┌──

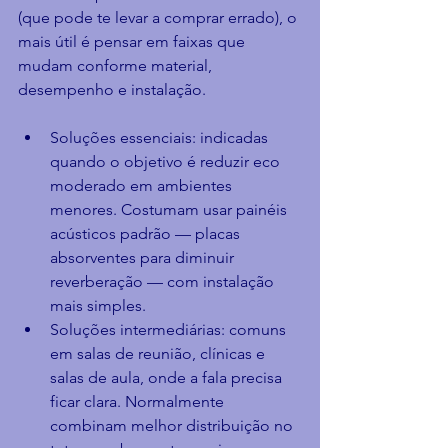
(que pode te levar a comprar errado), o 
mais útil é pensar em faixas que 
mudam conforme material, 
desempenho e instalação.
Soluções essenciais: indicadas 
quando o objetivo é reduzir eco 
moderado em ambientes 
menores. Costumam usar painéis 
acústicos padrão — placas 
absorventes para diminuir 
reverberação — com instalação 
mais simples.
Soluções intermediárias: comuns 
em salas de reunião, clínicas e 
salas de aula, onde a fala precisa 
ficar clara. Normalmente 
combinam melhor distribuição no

└──
┌──

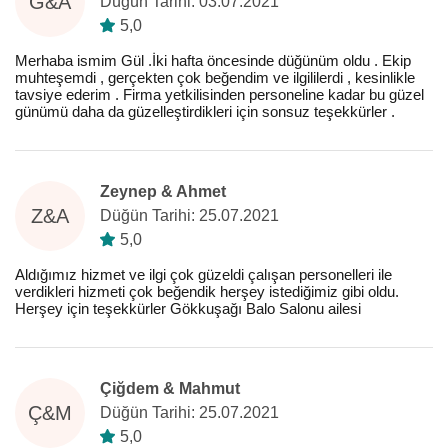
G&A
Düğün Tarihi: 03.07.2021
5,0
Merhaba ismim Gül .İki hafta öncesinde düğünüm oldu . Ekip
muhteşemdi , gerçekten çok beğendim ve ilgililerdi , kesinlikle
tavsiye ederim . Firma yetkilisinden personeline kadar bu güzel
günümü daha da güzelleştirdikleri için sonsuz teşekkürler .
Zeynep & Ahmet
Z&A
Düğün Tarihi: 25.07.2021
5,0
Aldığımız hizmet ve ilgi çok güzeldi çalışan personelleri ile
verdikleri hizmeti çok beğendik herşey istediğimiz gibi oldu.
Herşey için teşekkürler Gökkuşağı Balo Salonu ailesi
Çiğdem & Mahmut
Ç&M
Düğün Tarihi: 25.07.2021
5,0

└──

## [Exercise directions]
Pull every line containing "mais" out of the records.

## [Answer to this problem]
mais útil é pensar em faixas que 
mais simples.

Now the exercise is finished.